We drove up a long drive way and to a place where they kept them all. I saw a bunch of beautiful animals running and playing. I was upset cause i thought that none of these woudl be mine.

They showed us a few horse and also kassie Ann. My boss passed her up but I just coudl nto get her off my mind. I kept going back to the pasture that she was in. She came up too me  and just nuzzled me and blew air in my face sniffing me. I petted her and played with her while my boss picked out 3 other mares.  

She saw what was happening and ask me if I wanted to get a mare and board it at her place. I hugged her and then pointed out Kassie. :horse: She dose not board anynmore cause she has had bad exsperses with boarders.

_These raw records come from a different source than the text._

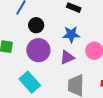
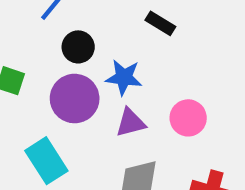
blue star: (71, 34) -> (124, 77), moved

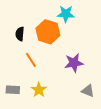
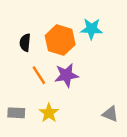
cyan star: (66, 14) -> (91, 29), moved
purple star: (74, 63) -> (66, 75), moved

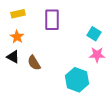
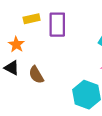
yellow rectangle: (18, 14) -> (32, 19), moved

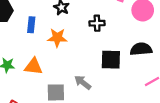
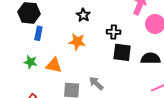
blue rectangle: (31, 25) -> (38, 33), moved
black square: (111, 60) -> (122, 52), moved

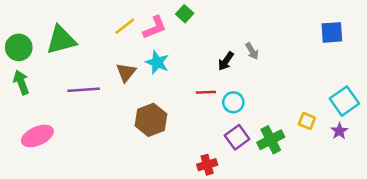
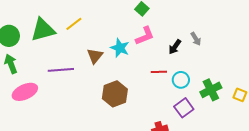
yellow line: (125, 26) -> (74, 24), moved
pink L-shape: (155, 27) -> (145, 36), moved
pink ellipse: (37, 136) -> (25, 92), moved
green cross: (271, 140) -> (211, 90), moved

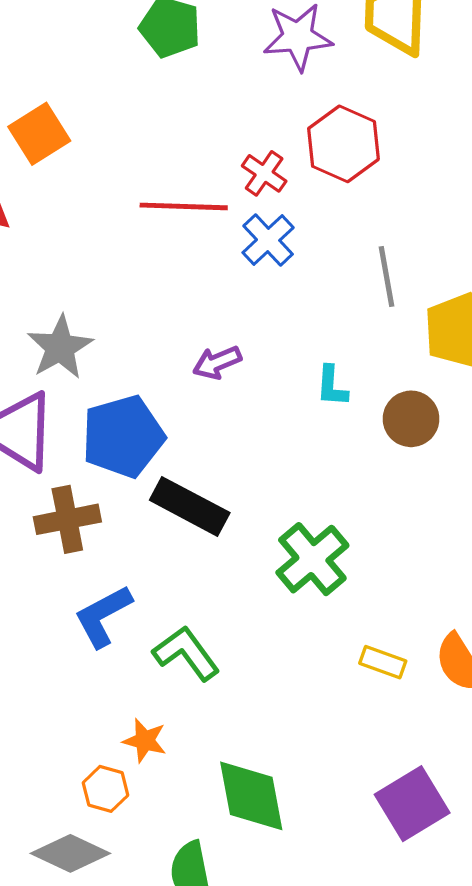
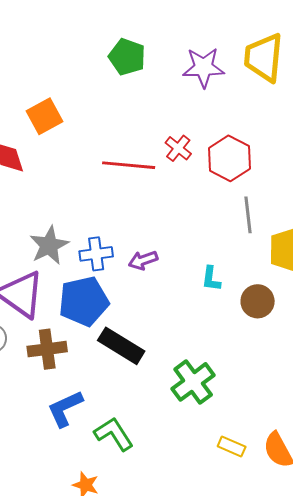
red hexagon: (343, 144) -> (229, 158), moved
blue cross: (268, 240) -> (96, 254), moved, turned 32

I have RA (rumortory Arthrist (sp)) and it is hard for me to mount a horse. Kassie just stands there as I have to use a bucket to get up on her. :sun: She has a mothering personality  and mothers all the other horses. She loves to be babied and played with even on the days that I can nto ride cause I hurt way to much and the drugs are not working I still go out and play with her. I think she understand when I am hurting cause she tries to comfot me. I got the perfect horse for me. Even though she is a older mare she gives me a bright spot in my life. 

Just like Pani!


----------



## newtogoats (Aug 28, 2008)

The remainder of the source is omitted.